### TASK GOAL:
Wherever "Actus" appears in a line of the listing, report that line.

### DATA TO PROCESS:
· · · · · · ·
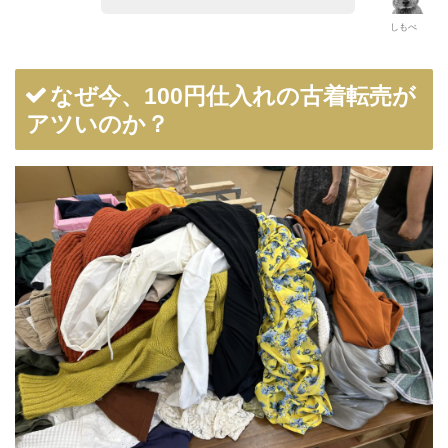
しもべ
なぜ今、100円仕入れの古着転売が
アツいのか？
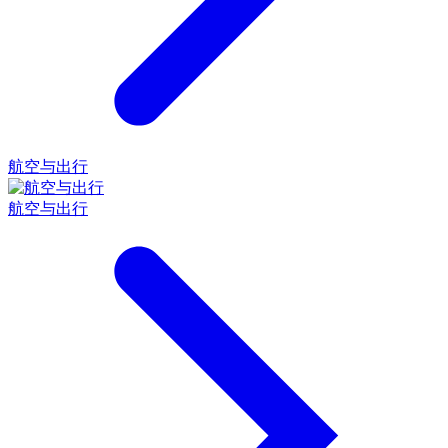
航空与出行
航空与出行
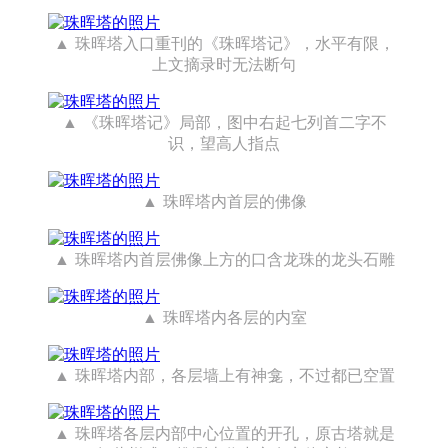
珠晖塔入口重刊的《珠晖塔记》，水平有限，
上文摘录时无法断句
《珠晖塔记》局部，图中右起七列首二字不
识，望高人指点
珠晖塔内首层的佛像
珠晖塔内首层佛像上方的口含龙珠的龙头石雕
珠晖塔内各层的内室
珠晖塔内部，各层墙上有神龛，不过都已空置
珠晖塔各层内部中心位置的开孔，原古塔就是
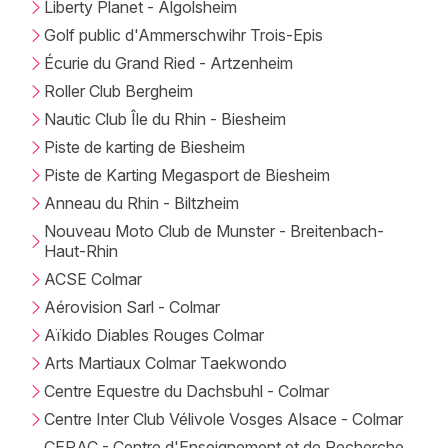
Liberty Planet - Algolsheim
Clubs sportifs dans le Grand Est
Golf public d'Ammerschwihr Trois-Epis
Écurie du Grand Ried - Artzenheim
Roller Club Bergheim
Nautic Club Île du Rhin - Biesheim
Jeux concours
Piste de karting de Biesheim
Piste de Karting Megasport de Biesheim
Newsletter des sorties
Anneau du Rhin - Biltzheim
Nouveau Moto Club de Munster - Breitenbach-
Artistes en tournée
Haut-Rhin
ACSE Colmar
Actus à Colmar
Aérovision Sarl - Colmar
Aïkido Diables Rouges Colmar
Magazine à Colmar
Arts Martiaux Colmar Taekwondo
Actus tourisme & loisirs
Centre Equestre du Dachsbuhl - Colmar
Centre Inter Club Vélivole Vosges Alsace - Colmar
Restaurants
CERAC - Centre d'Enseignement et de Recherche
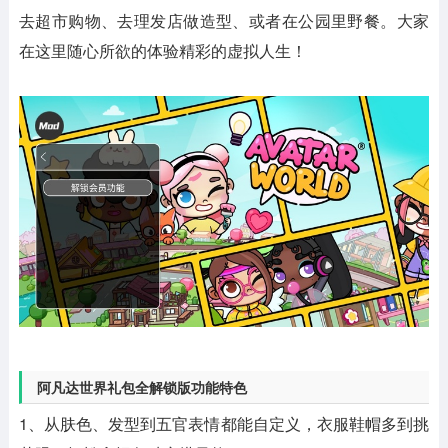
去超市购物、去理发店做造型、或者在公园里野餐。大家
在这里随心所欲的体验精彩的虚拟人生！
阿凡达世界礼包全解锁版功能特色
1、从肤色、发型到五官表情都能自定义，衣服鞋帽多到挑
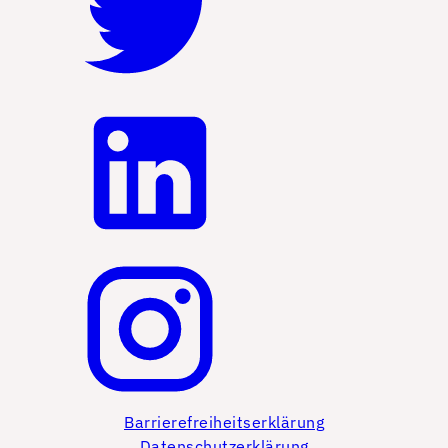
Barrierefreiheitserklärung
Datenschutzerklärung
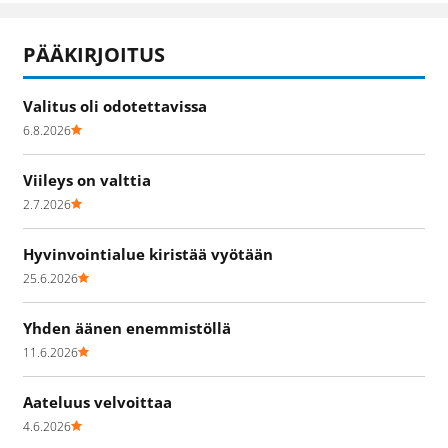
PÄÄKIRJOITUS
Valitus oli odotettavissa
6.8.2026
Viileys on valttia
2.7.2026
Hyvinvointialue kiristää vyötään
25.6.2026
Yhden äänen enemmistöllä
11.6.2026
Aateluus velvoittaa
4.6.2026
· · · · · · ·
### OUTPUT BELOW:
Actus à Colmar
Actus tourisme & loisirs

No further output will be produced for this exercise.